INDIANAPOLIS, Ind. (JULY 12, 2016) -- In the era of Uber and Lyft, Indianapolis taxi companies are slowly fading into history. A new city-county proposal aims to help bring them into the 21st century.
Taxi cab drivers we and city-county councilor Vop Osili spoke to say the tight city regulations for taxi cabs have hampered their ability to catch up with the on-demand ride services.
Abdelkrim Hachoumi has driven for Indy First Choice Cab Service for seven years.

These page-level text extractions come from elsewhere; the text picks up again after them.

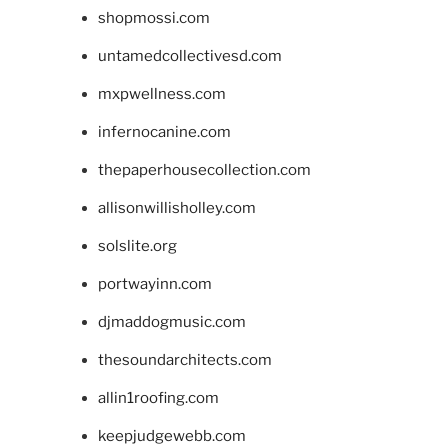
shopmossi.com
untamedcollectivesd.com
mxpwellness.com
infernocanine.com
thepaperhousecollection.com
allisonwillisholley.com
solslite.org
portwayinn.com
djmaddogmusic.com
thesoundarchitects.com
allin1roofing.com
keepjudgewebb.com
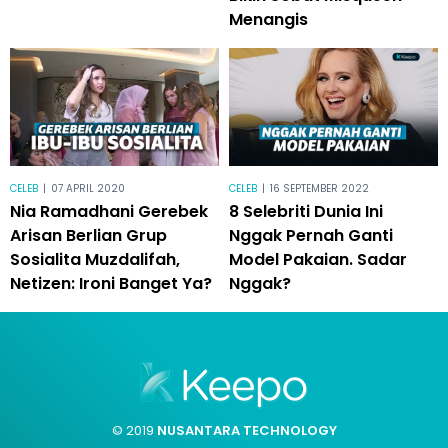
Menangis
CELEB
|
07 APRIL 2020
CELEB
|
16 SEPTEMBER 2022
Nia Ramadhani Gerebek
8 Selebriti Dunia Ini
Arisan Berlian Grup
Nggak Pernah Ganti
Sosialita Muzdalifah,
Model Pakaian. Sadar
Netizen: Ironi Banget Ya?
Nggak?
© 2019
NUSANTARA TECHNOLOGY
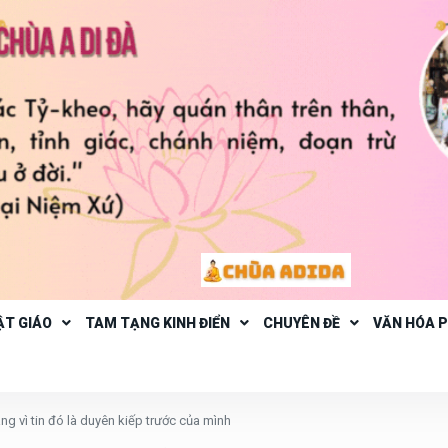
ẬT GIÁO
TAM TẠNG KINH ĐIỂN
CHUYÊN ĐỀ
VĂN HÓA 
g vì tin đó là duyên kiếp trước của mình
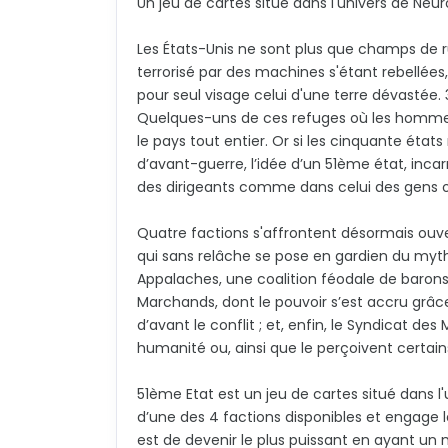
Un jeu de cartes situé dans l'univers de Neu
Les États-Unis ne sont plus que champs de 
terrorisé par des machines s'étant rebellées,
pour seul visage celui d'une terre dévastée.
Quelques-uns de ces refuges où les hommes t
le pays tout entier. Or si les cinquante états
d’avant-guerre, l’idée d’un 51ème état, incarn
des dirigeants comme dans celui des gens or
Quatre factions s'affrontent désormais ouve
qui sans relâche se pose en gardien du myth
Appalaches, une coalition féodale de barons t
Marchands, dont le pouvoir s’est accru grâc
d’avant le conflit ; et, enfin, le Syndicat d
humanité ou, ainsi que le perçoivent certain
51ème Etat est un jeu de cartes situé dan
d’une des 4 factions disponibles et engage 
est de devenir le plus puissant en ayant un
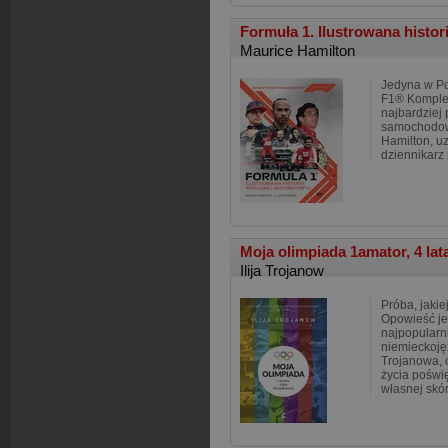
Formuła 1. Ilustrowana histor
Maurice Hamilton
Jedyna w Pol
F1® Komplek
najbardziej 
samochodow
Hamilton, u
dziennikarz
Moja olimpiada 1amator, 4 lat
Ilija Trojanow
Próba, jakie
Opowieść j
najpopularn
niemieckojęz
Trojanowa, o
życia poświ
własnej skó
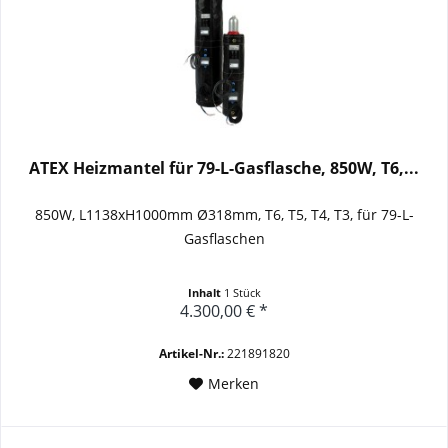
ATEX Heizmantel für 79-L-Gasflasche, 850W, T6,...
850W, L1138xH1000mm Ø318mm, T6, T5, T4, T3, für 79-L-
Gasflaschen
Inhalt
1 Stück
4.300,00 € *
Artikel-Nr.:
221891820
Merken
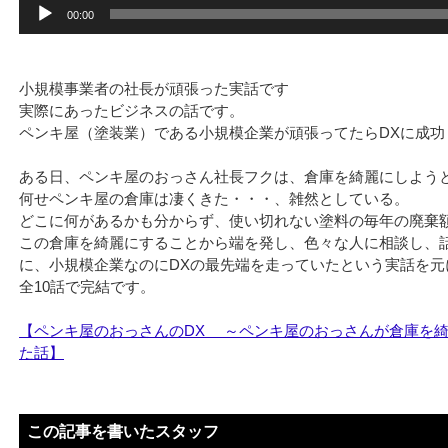
音
00:00
声
プ
レ
小規模事業者の社長が頑張った実話です
ー
実際にあったビジネスの話です。
ヤ
ペンキ屋（塗装業）である小規模企業が頑張ってたらDXに成功
ー
ある日、ペンキ屋のおっさん社長フクは、倉庫を綺麗にしよう
何せペンキ屋の倉庫は凄くきた・・・、雑然としている。
どこに何があるかも分からず、使い切れない塗料の毎年の廃棄額
この倉庫を綺麗にすることから端を発し、色々な人に相談し、
に、小規模企業なのにDXの最先端を走っていたという実話を元
全10話で完結です。
【ペンキ屋のおっさんのDX ～ペンキ屋のおっさんが倉庫を
た話】
この記事を書いたスタッフ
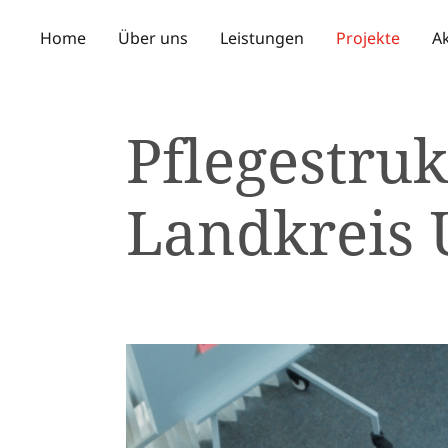
Home
Über uns
Leistungen
Projekte
Ak
Pflegestru
Landkreis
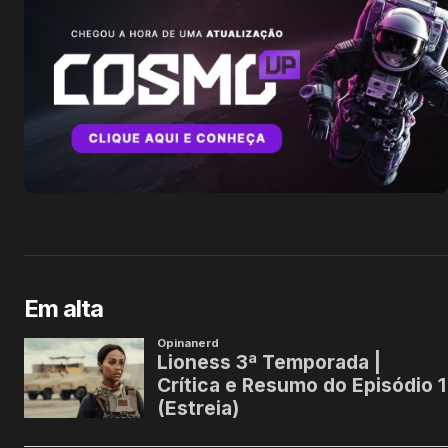
Em alta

When FOX59 met him on a Tuesday afternoon, he had only made 20 dollars since he started at 6 a.m.
“And from Monday until now, I make no more than 50 dollars,” says Hachoumi. “How am I going to survive?”
Hachoumi says out of all his friends, he’s one of the few taxi drivers that stuck with the business, hoping things would turn around.
“A lot of people quit from this job and go to warehouse or do another job because you know, it’s no more money,” says Hachoumi.
City-county Councilor Vop Osili says several taxi cab companies have folded in recent years.
He believes that’s because, per state law, the city can’t regulate transportation network companies like Uber and Lyft. But they can, and do regulate taxis.
“If you’re busy thinking about, ‘I’ve gotta pay this fee because I have an inspection coming up,” you may not be thinking, how do I make this taxi or this taxicab company super cool?’” says Osili.
Osili’s proposal would change some of the antiquated regulations written decades ago.
Right now, his recommendations include dropping the requirements for two-way radios and paper receipts.
“We are in the age of cellphones and ability to provide instant digital information,” says Osili when asked why those two requirements need to go.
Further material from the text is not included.